Look over the entries that follow and work out how many lines contain "Yardımcısı". State the number only.

[SOURCE INFORMATION]

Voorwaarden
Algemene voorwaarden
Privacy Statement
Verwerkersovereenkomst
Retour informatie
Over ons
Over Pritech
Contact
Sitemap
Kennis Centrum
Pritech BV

[/SOURCE INFORMATION]
[SOURCE INFORMATION]

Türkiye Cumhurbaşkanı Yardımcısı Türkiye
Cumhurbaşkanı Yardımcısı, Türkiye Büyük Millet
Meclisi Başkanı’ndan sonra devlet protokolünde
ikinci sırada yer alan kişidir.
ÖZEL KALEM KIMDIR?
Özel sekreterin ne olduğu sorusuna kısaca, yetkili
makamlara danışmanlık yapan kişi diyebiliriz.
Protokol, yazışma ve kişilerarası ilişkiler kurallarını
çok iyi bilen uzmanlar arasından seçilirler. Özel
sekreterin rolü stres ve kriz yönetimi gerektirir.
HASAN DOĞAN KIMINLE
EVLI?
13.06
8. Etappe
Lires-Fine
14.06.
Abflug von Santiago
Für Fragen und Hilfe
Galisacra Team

[/SOURCE INFORMATION]

SOLUTION. 2